[What the task asks]
Your copy should repeat each record exactly and contain none of the pictures.

[Material for this task]
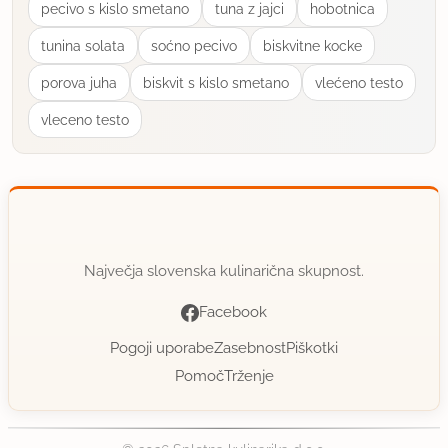
pecivo s kislo smetano
tuna z jajci
hobotnica
tunina solata
soćno pecivo
biskvitne kocke
porova juha
biskvit s kislo smetano
vlećeno testo
vleceno testo
Največja slovenska kulinarična skupnost.
Facebook
Pogoji uporabe
Zasebnost
Piškotki
Pomoč
Trženje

[Exercise solution]
pecivo s kislo smetano
tuna z jajci
hobotnica
tunina solata
soćno pecivo
biskvitne kocke
porova juha
biskvit s kislo smetano
vlećeno testo
vleceno testo
Največja slovenska kulinarična skupnost.
Facebook
Pogoji uporabe
Zasebnost
Piškotki
Pomoč
Trženje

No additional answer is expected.